/speech

Primary LanguageTypeScript

Text To Speech Web

Project Overview

Create a TTS web app with indications for the current reading sentence, as well as the ability to highlight the currently playing word.

It should retrieve the SSML from an API (provided), synthesize it into sentences, and use our speech engine (provided) to implement the playback and UI.


Task Details

Implementation Checklist

  • fetchContent: Fetch content from the API end point using a GET request.
  • parseContentIntoSentences: Parse the fetched content into sentences based on rules described above (please refrain from using DOMParser or any built-in libraries to parse the fetched content)
  • useSpeech: Hook that takes the current set of sentences and plays it using the speechEngine in speech.ts
  • UI: A Controls component that allows you to play, pause and fetch new content. A Currently Reading component that displays the currently read sentence and word. (sentences should auto play after clicking play until paused)

Parsing SSML

  • The API returns the content in form of an SSML string. This string will only contain a subset of SSML features: <speak><p><s>.
  • The assignment only requires focus on the <s>element which defines the beginning and the end of the sentences.
  • To complete this assignment, you must extract all the sentences from the SSML files ignoring everything else that is invalid.

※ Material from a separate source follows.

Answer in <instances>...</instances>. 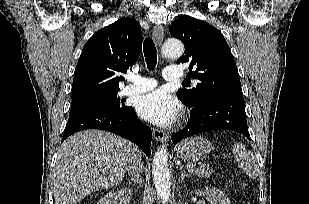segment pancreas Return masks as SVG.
<instances>
[{"mask_svg": "<svg viewBox=\"0 0 309 204\" xmlns=\"http://www.w3.org/2000/svg\"><path fill=\"white\" fill-rule=\"evenodd\" d=\"M189 170L192 174H195L199 177H210L213 174V170L210 168L209 165L206 164H189Z\"/></svg>", "mask_w": 309, "mask_h": 204, "instance_id": "1", "label": "pancreas"}]
</instances>
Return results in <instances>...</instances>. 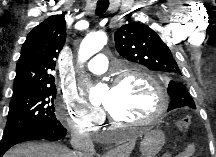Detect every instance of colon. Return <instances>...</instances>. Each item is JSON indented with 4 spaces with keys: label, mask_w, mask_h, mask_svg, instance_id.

Your parser implementation should have the same output as below:

/**
 * input: "<speak><s>This is a sentence.</s><s>This is another sentence</s></speak>",
 * sentences: ['This is a sentence.', 'This is another sentence']
 *
 * input: <speak><s>This is a sentence.</s><s>This is another sentence</s>Some more text</speak>
 * sentences: ['This is a sentence.', 'This is another sentence']
 *
 * input: <speak><s>This is a sentence.</s><s>This is another sentence</s>Some more text<s>This is a longer piece of content</s></speak>
 * sentences: ['This is a sentence.', 'This is another sentence', 'This is a longer piece of content']
 */

Time to Implement

1 Hour 30 Minutes


Setup

  • Clone the repository and run npm install to install the dependencies.
  • Run npm run dev to start the client development server.
  • Run npm run dev:server to start the API server.

API

  • The code for the API is in the api directory. This piece is basically responsible for sending a random response from the array defined in data.js.
  • The api returns a response in form of a JSON object containing contents. The content string is in form of a subset of SSML that is defined later here.

React App

  • The project is a basic react app, and such should come with all of the standard built ins of react.
  • Core logic for the project is hosted in lib folder.
  • content.ts file in the lib folder is responsible for fetching and parsing content into sentences.
  • speech.ts file contains an implementation for speech engine using the local window.speechSynthesis API.
  • useSpeech.ts reactifies the speech engine implementation and returns the controls for playback and gives information about the currently spoken word and sentence.

Running Project Example

Example


Development Guidelines

Do's

  • Write clean, maintainable, and well-documented code and follow the best practices and coding standards.
  • You are free to use any official documentation or language references (MDN, React Docs, etc).
  • You can use the debugging tools and native IDE features (only standard Auto-Completion)

Don'ts

  • Do NOT use any external libraries for the implementation.
  • DO NOT use any Coding Assistants like GitHub Copilot, ChatGPT, etc or any other AI based tools.
  • DO NOT visit direct blogs or articles related to implementation of the tasks.
  • DO NOT use Stackoverflow or any other forum websites.